5) BRIGHT LIGHTS, BIG DREAMS FOR A 14-YEAR-OLD
Isaac Lufkin, 14, didn’t find anything at the Super Bowl to change his mind about becoming an NFL kicker someday. He’s apparently pretty good at the sport. He helped his Rhode Island team to an undefeated 2013 season and the freshman football state title.

At MetLife Stadium he got to go on the field before the game to watch the players warm up, he shook hands with superstar actors and was feted in a luxury box, according to CNN. President Clinton stopped by for a chat.

His mother says the visit was “overwhelming, but in a positive way … I went from mom who wants everybody to see my son the way I do to OK, mom is super secretary.”

If his career goes the way he hopes, young Lufkin will be the first NFL kicker without arms.

Related: What You Didn’t Know About the Mother of Armless Athlete Isaac Lufkin May Break Your Heart (TheBlaze.com).

More Super Bowl: Surprise! The halftime show was fake. Again.

Bonus I: Listen up, Salt Lake City, Utah. This is what should happen in your city when a bunch of kids are delinquent in their hot lunch accounts. Show ’em, Houston.

Bonus II: Bill Nye debates evolution with creationist Ken Ham. Scroll ahead to 13:15.

Bonus III: This is how you cancel school.

TODAY’S QUESTION
Is Glenn Greenwald a thief?

WHAT WE’RE DOING

Daily Circuit (9-12 p.m.) – First hour: Of course, your child will be worth the fuss and the endless advice you receive.
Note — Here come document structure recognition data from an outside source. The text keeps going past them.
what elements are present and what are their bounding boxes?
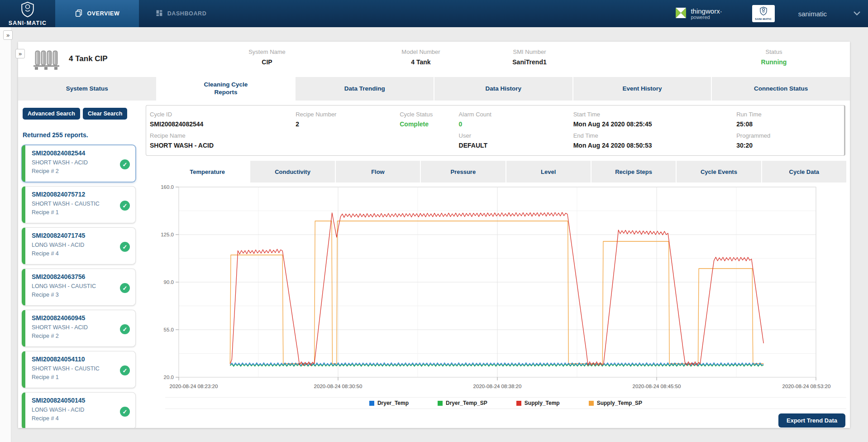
report-name: SHORT WASH - CAUSTIC xyxy=(32,200,129,208)
x-tick-label: 2020-08-24 08:45:50 xyxy=(633,384,681,389)
cycle-field-programmed: Programmed30:20 xyxy=(736,132,844,154)
chart-tab-recipe-steps[interactable]: Recipe Steps xyxy=(591,161,676,183)
legend-item-supply-temp[interactable]: Supply_Temp xyxy=(516,400,560,406)
chart-tab-label: Temperature xyxy=(190,168,225,175)
field-label: Cycle ID xyxy=(150,111,296,118)
tab-data-history[interactable]: Data History xyxy=(434,77,572,101)
field-value: 25:08 xyxy=(736,120,844,128)
tab-event-history[interactable]: Event History xyxy=(573,77,711,101)
report-recipe: Recipe # 1 xyxy=(32,208,129,217)
tab-cleaning-cycle-reports[interactable]: Cleaning Cycle Reports xyxy=(157,77,295,101)
y-tick-label: 55.0 xyxy=(164,327,174,332)
field-value: SaniTrend1 xyxy=(475,58,584,66)
report-id: SMI200824071745 xyxy=(32,232,129,239)
field-value: 4 Tank xyxy=(367,58,475,66)
report-name: SHORT WASH - ACID xyxy=(32,323,129,332)
axis-ticks xyxy=(176,187,816,380)
report-name: SHORT WASH - CAUSTIC xyxy=(32,365,129,373)
expand-panel-button[interactable]: » xyxy=(3,30,13,40)
legend-label: Dryer_Temp xyxy=(377,400,409,406)
report-card[interactable]: SMI200824071745LONG WASH - ACIDRecipe # … xyxy=(22,227,136,264)
legend-swatch xyxy=(438,401,443,406)
header-field-system-name: System NameCIP xyxy=(213,48,321,66)
chart-tab-bar: TemperatureConductivityFlowPressureLevel… xyxy=(165,161,846,183)
field-label: System Name xyxy=(213,48,321,55)
series-line-supply_temp_sp xyxy=(230,221,763,364)
x-tick-label: 2020-08-24 08:53:20 xyxy=(782,384,831,389)
user-name: sanimatic xyxy=(798,10,827,18)
series-line-supply_temp xyxy=(230,212,763,365)
chevron-down-icon[interactable] xyxy=(853,10,861,18)
tab-data-trending[interactable]: Data Trending xyxy=(296,77,434,101)
nav-tab-overview[interactable]: OVERVIEW xyxy=(55,0,139,27)
chart-tab-temperature[interactable]: Temperature xyxy=(165,161,249,183)
report-id: SMI200824075712 xyxy=(32,191,129,198)
field-value: Mon Aug 24 2020 08:50:53 xyxy=(573,142,736,149)
chart-tab-label: Recipe Steps xyxy=(615,168,652,175)
user-menu[interactable]: sanimatic xyxy=(798,10,861,18)
trend-section: TemperatureConductivityFlowPressureLevel… xyxy=(154,161,846,428)
report-card[interactable]: SMI200824063756LONG WASH - CAUSTICRecipe… xyxy=(22,269,136,306)
legend-label: Supply_Temp xyxy=(525,400,560,406)
chart-tab-label: Cycle Data xyxy=(789,168,819,175)
nav-tabs: OVERVIEWDASHBOARD xyxy=(55,0,223,27)
chart-tab-flow[interactable]: Flow xyxy=(336,161,420,183)
export-trend-data-button[interactable]: Export Trend Data xyxy=(778,413,845,428)
chart-tab-cycle-data[interactable]: Cycle Data xyxy=(762,161,846,183)
y-tick-label: 125.0 xyxy=(161,232,174,237)
nav-tab-dashboard[interactable]: DASHBOARD xyxy=(139,0,223,27)
tab-label: Data Trending xyxy=(344,85,385,93)
report-card[interactable]: SMI200824075712SHORT WASH - CAUSTICRecip… xyxy=(22,186,136,223)
system-header: 4 Tank CIP System NameCIPModel Number4 T… xyxy=(18,42,850,77)
cycle-field-cycle-id: Cycle IDSMI200824082544 xyxy=(150,111,296,132)
badge-label: SANI·MATIC xyxy=(755,18,772,20)
report-name: LONG WASH - CAUSTIC xyxy=(32,282,129,291)
status-check-icon: ✓ xyxy=(120,324,130,334)
clear-search-button[interactable]: Clear Search xyxy=(83,108,127,120)
legend-swatch xyxy=(516,401,521,406)
report-recipe: Recipe # 2 xyxy=(32,167,129,176)
report-recipe: Recipe # 2 xyxy=(32,332,129,341)
header-field-smi-number: SMI NumberSaniTrend1 xyxy=(475,48,584,66)
y-tick-label: 160.0 xyxy=(161,184,174,190)
status-check-icon: ✓ xyxy=(120,242,130,252)
status-check-icon: ✓ xyxy=(120,407,130,417)
legend-item-dryer-temp-sp[interactable]: Dryer_Temp_SP xyxy=(438,400,487,406)
chart-tab-conductivity[interactable]: Conductivity xyxy=(250,161,334,183)
chart-tab-pressure[interactable]: Pressure xyxy=(421,161,505,183)
field-value: 0 xyxy=(459,120,573,128)
chart-tab-label: Pressure xyxy=(450,168,476,175)
status-check-icon: ✓ xyxy=(120,201,130,211)
field-value: Mon Aug 24 2020 08:25:45 xyxy=(573,120,736,128)
brand-name: SANI·MATIC xyxy=(9,20,47,26)
header-field-model-number: Model Number4 Tank xyxy=(367,48,475,66)
field-label: Alarm Count xyxy=(459,111,573,118)
advanced-search-button[interactable]: Advanced Search xyxy=(23,108,80,120)
export-row: Export Trend Data xyxy=(154,409,846,428)
tab-label: System Status xyxy=(66,85,108,93)
report-id: SMI200824063756 xyxy=(32,273,129,280)
cycle-field-cycle-status: Cycle StatusComplete xyxy=(400,111,458,132)
chart-tab-level[interactable]: Level xyxy=(506,161,591,183)
thingworx-name: thingworx· xyxy=(691,8,722,14)
field-label: Programmed xyxy=(736,132,844,139)
field-label: Status xyxy=(720,48,828,55)
x-tick-label: 2020-08-24 08:23:20 xyxy=(170,384,218,389)
report-card[interactable]: SMI200824050145LONG WASH - ACIDRecipe # … xyxy=(22,392,136,428)
tab-connection-status[interactable]: Connection Status xyxy=(712,77,850,101)
legend-item-dryer-temp[interactable]: Dryer_Temp xyxy=(369,400,409,406)
expand-card-button[interactable]: » xyxy=(15,49,25,58)
report-card[interactable]: SMI200824054110SHORT WASH - CAUSTICRecip… xyxy=(22,351,136,388)
tab-system-status[interactable]: System Status xyxy=(18,77,156,101)
report-card[interactable]: SMI200824082544SHORT WASH - ACIDRecipe #… xyxy=(22,145,136,182)
legend-item-supply-temp-sp[interactable]: Supply_Temp_SP xyxy=(589,400,642,406)
chart-tab-cycle-events[interactable]: Cycle Events xyxy=(677,161,761,183)
tab-label: Cleaning Cycle Reports xyxy=(194,81,258,96)
field-label: Cycle Status xyxy=(400,111,458,118)
report-id: SMI200824050145 xyxy=(32,397,129,404)
thingworx-logo: thingworx· powered xyxy=(675,7,722,20)
report-card[interactable]: SMI200824060945SHORT WASH - ACIDRecipe #… xyxy=(22,310,136,347)
field-value: DEFAULT xyxy=(459,142,573,149)
chart-tab-label: Cycle Events xyxy=(701,168,737,175)
main-tab-bar: System StatusCleaning Cycle ReportsData … xyxy=(18,77,850,101)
But just how accurate or true is the standard advice you receive?

Second hour: Author Sara Paretsky’s long-running series starring female private investigator V.I. Warshawsky continues with “Critical Mass.” She joins The Daily Circuit on the book’s release date, ahead of her appearance at Once Upon A Crime on Thursday night for a reading and book signing.

Third hour: We’ll talk with travel expert Rick Steves about introducing someone else to a place than enchanted you.

MPR News Presents (12-1 pm) – In their own words: former “Second Lady” Joan Mondale, and Minnesota civil rights leader Matthew Little. (both from 1995 MPR interviews)

The Takeaway (1-2 p.m.) – TBA

All Things Considered (3-6:30 p.m.) – In Pakistan, the Bhutto family represents generations of prime ministers who have been killed. But that does not intimidate 25-year-old Bilawal Bhutto Zardari. He says the forces behind his mother’s assassination have actually drawn him in to politics. NPR talks to the heir to the Bhutto dynasty.